Bu son konu dahi ayrı bir başlıkta uzun uzadıya değerlendirilmesi gereken bir konu olmakla birlikte esas konumuza dönersek, yukarıda ifade ettiğimiz gibi bu ve buna benzer bir çok soruşturmanın kafalarda bir çok soru işareti bırakacak şekilde İçişleri Bakanlığı bünyesine alınması ve burada yapılması dahilinde sonucu tüm kamuoyunca merak edilir hale gelmiştir ya da gelmelidir.

Olay örtbas mı edilecek – örtbas edilecekse bahanesini çok merak ediyorum- ve 130 milyon liralık yeşil alanımız mı olacak, yoksa KİPTAŞ’a emanet ettiğimiz ve bu şekilde çarçur edilen paraların hesabı mı sorulacak?

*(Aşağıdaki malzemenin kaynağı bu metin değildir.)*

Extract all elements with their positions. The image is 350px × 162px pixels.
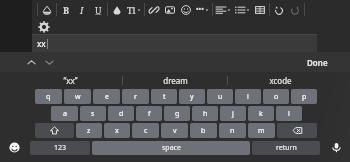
staticText: j — [232, 109, 234, 119]
staticText: u — [218, 92, 223, 102]
button[interactable]: k — [248, 106, 274, 121]
button[interactable]: Next field — [40, 53, 58, 71]
staticText: ••• — [196, 5, 204, 15]
button[interactable]: Emoji — [178, 1, 194, 18]
staticText: Tl — [127, 4, 136, 16]
staticText: 123 — [54, 143, 67, 153]
button[interactable]: l — [276, 106, 302, 121]
staticText: i — [247, 92, 249, 102]
button[interactable]: space — [92, 141, 250, 155]
button[interactable]: f — [136, 106, 162, 121]
button[interactable]: q — [35, 89, 62, 104]
staticText: v — [173, 126, 177, 136]
staticText: b — [201, 126, 206, 136]
staticText: p — [302, 92, 307, 102]
button[interactable]: a — [51, 106, 78, 121]
button[interactable]: Bold — [58, 1, 74, 18]
staticText: x — [115, 126, 119, 136]
button[interactable]: m — [248, 123, 275, 138]
staticText: f — [148, 109, 151, 119]
staticText: t — [163, 92, 166, 102]
staticText: y — [190, 92, 194, 102]
button[interactable]: Highlight — [109, 1, 125, 18]
button[interactable]: Redo — [287, 1, 303, 18]
button[interactable]: Settings — [36, 19, 52, 34]
button[interactable]: n — [219, 123, 246, 138]
button[interactable]: 123 — [30, 141, 90, 155]
button[interactable]: j — [220, 106, 246, 121]
button[interactable]: c — [132, 123, 159, 138]
staticText: k — [259, 109, 263, 119]
button[interactable]: Image — [162, 1, 178, 18]
staticText: xx — [37, 38, 46, 49]
staticText: dream — [163, 75, 188, 86]
staticText: m — [258, 126, 265, 136]
button[interactable]: h — [192, 106, 218, 121]
staticText: I — [80, 4, 84, 16]
button[interactable]: t — [151, 89, 177, 104]
button[interactable]: y — [179, 89, 205, 104]
button[interactable]: i — [235, 89, 261, 104]
staticText: a — [63, 109, 67, 119]
button[interactable]: Done — [303, 55, 332, 70]
button[interactable]: o — [263, 89, 289, 104]
staticText: w — [75, 92, 81, 102]
button[interactable]: z — [76, 123, 102, 138]
staticText: return — [276, 143, 297, 153]
staticText: s — [91, 109, 95, 119]
button[interactable]: dream — [123, 72, 227, 89]
button[interactable]: Text style — [125, 1, 143, 18]
button[interactable]: r — [122, 89, 149, 104]
button[interactable]: Table — [252, 1, 268, 18]
button[interactable]: Emoji — [6, 140, 22, 155]
button[interactable]: s — [80, 106, 106, 121]
staticText: xcode — [269, 75, 292, 86]
button[interactable]: More — [194, 1, 211, 18]
button[interactable]: w — [64, 89, 91, 104]
staticText: Done — [307, 57, 328, 68]
button[interactable]: “xx” — [18, 72, 122, 89]
staticText: e — [105, 92, 109, 102]
button[interactable]: xcode — [228, 72, 332, 89]
staticText: r — [134, 92, 137, 102]
staticText: h — [203, 109, 208, 119]
button[interactable]: Backspace — [277, 123, 317, 138]
button[interactable]: g — [164, 106, 190, 121]
button[interactable]: Italic — [74, 1, 90, 18]
button[interactable]: v — [161, 123, 188, 138]
button[interactable]: Previous field — [22, 53, 40, 71]
staticText: g — [175, 109, 180, 119]
button[interactable]: Link — [146, 1, 162, 18]
button[interactable]: e — [93, 89, 120, 104]
staticText: o — [274, 92, 279, 102]
button[interactable]: Text color — [39, 1, 55, 18]
button[interactable]: Underline — [90, 1, 106, 18]
button[interactable]: Dictation — [328, 140, 344, 155]
staticText: d — [119, 109, 124, 119]
staticText: n — [230, 126, 235, 136]
button[interactable]: List — [233, 1, 252, 18]
staticText: l — [288, 109, 290, 119]
button[interactable]: x — [104, 123, 130, 138]
button[interactable]: Align — [214, 1, 233, 18]
button[interactable]: Undo — [271, 1, 287, 18]
staticText: space — [162, 143, 181, 153]
staticText: z — [87, 126, 91, 136]
button[interactable]: p — [291, 89, 317, 104]
button[interactable]: d — [108, 106, 134, 121]
staticText: U — [95, 4, 102, 16]
button[interactable]: b — [190, 123, 217, 138]
staticText: “xx” — [63, 75, 78, 86]
staticText: B — [63, 4, 70, 16]
button[interactable]: return — [252, 141, 320, 155]
button[interactable]: u — [207, 89, 233, 104]
staticText: q — [46, 92, 51, 102]
staticText: c — [144, 126, 148, 136]
button[interactable]: Shift — [35, 123, 74, 138]
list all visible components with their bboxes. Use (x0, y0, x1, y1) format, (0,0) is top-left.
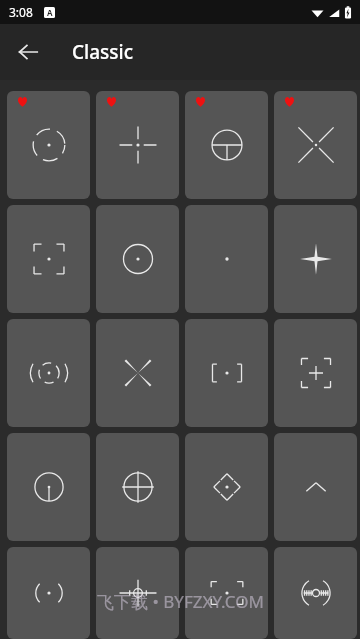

Bu sorulara verilecek cevap hakkındaki beklentimizi bir kenara bırakalım ve bir soru daha soralım:

Vergisel açıdan bir malın elden çıkarılması ile elde edilen kazançlar değer artış kazancı olarak adlandırılır. 193 sayılı Gelir Vergisi Kanunu'nun 80. maddesine göre, satın alınan bir gayrimenkulün 5 yıl içerisinde satılması ile elde edilen değer artış kazancı da vergiye tabidir.

Şimdi bu yasal düzenleme dahilinde Atmaca İnşaat, Mehmet Fehmi Ağagül-MFA İnşaat 4 gün içinde arsanın satışından elde ettikleri 36 milyon dolar fark için herhangi bir vergi beyanında bulunup vergi verdi mi? Vermediyse bunu takip etmekle yükümlü kurullar bu vergi alacağının peşine düştü mü?

Cevabınız nedir  Sevgili Okurlar?

Bence de.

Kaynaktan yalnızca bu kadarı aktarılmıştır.